ACTIVITY => Every line below from the one containing "What do you see at coordinates (45, 2247)" through the one containing "What do you see at coordinates (47, 2177)" must be transcribed exactly. Omit all lines outside that stretch.

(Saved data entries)
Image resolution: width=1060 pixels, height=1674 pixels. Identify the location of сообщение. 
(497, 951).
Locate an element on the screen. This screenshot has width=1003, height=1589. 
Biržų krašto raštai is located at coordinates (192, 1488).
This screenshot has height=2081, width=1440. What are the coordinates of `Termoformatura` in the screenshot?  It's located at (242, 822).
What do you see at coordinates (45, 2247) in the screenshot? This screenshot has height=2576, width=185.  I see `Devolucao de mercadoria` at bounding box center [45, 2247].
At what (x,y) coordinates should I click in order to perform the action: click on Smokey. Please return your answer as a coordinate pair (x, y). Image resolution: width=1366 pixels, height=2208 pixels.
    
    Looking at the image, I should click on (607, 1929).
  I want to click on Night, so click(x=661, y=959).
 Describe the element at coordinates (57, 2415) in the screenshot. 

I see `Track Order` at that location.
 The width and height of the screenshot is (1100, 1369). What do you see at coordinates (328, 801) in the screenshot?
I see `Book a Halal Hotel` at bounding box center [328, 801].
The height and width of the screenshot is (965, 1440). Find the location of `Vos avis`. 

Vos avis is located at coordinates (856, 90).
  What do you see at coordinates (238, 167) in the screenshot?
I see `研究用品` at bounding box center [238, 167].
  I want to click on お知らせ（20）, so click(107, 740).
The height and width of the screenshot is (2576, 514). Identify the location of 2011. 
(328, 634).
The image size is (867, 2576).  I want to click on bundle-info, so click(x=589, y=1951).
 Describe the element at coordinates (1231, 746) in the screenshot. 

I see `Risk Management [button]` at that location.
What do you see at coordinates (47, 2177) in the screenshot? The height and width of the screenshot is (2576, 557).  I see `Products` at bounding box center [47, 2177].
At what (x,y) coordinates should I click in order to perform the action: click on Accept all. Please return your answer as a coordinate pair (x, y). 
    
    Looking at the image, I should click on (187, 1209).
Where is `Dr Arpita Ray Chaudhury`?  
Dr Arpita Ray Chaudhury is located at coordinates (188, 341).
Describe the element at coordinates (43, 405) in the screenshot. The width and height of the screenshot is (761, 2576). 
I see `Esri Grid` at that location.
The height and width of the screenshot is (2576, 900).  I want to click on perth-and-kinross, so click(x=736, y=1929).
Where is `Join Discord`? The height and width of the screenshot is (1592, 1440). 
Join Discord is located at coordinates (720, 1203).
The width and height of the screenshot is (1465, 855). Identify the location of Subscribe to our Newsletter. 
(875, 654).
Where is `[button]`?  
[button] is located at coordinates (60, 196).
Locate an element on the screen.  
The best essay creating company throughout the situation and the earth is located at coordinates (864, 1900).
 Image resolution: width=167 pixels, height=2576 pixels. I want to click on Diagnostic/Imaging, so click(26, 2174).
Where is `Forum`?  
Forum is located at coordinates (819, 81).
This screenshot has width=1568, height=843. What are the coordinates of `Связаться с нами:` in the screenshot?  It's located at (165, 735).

RESPONSE BELOW =>
What do you see at coordinates (45, 2247) in the screenshot? This screenshot has height=2576, width=185.  I see `Devolucao de mercadoria` at bounding box center [45, 2247].
At what (x,y) coordinates should I click in order to perform the action: click on Smokey. Please return your answer as a coordinate pair (x, y). Image resolution: width=1366 pixels, height=2208 pixels.
    
    Looking at the image, I should click on (607, 1929).
  I want to click on Night, so click(x=661, y=959).
 Describe the element at coordinates (57, 2415) in the screenshot. 

I see `Track Order` at that location.
 The width and height of the screenshot is (1100, 1369). What do you see at coordinates (328, 801) in the screenshot?
I see `Book a Halal Hotel` at bounding box center [328, 801].
The height and width of the screenshot is (965, 1440). Find the location of `Vos avis`. 

Vos avis is located at coordinates (856, 90).
  What do you see at coordinates (238, 167) in the screenshot?
I see `研究用品` at bounding box center [238, 167].
  I want to click on お知らせ（20）, so click(107, 740).
The height and width of the screenshot is (2576, 514). Identify the location of 2011. 
(328, 634).
The image size is (867, 2576).  I want to click on bundle-info, so click(x=589, y=1951).
 Describe the element at coordinates (1231, 746) in the screenshot. 

I see `Risk Management [button]` at that location.
What do you see at coordinates (47, 2177) in the screenshot? The height and width of the screenshot is (2576, 557).  I see `Products` at bounding box center [47, 2177].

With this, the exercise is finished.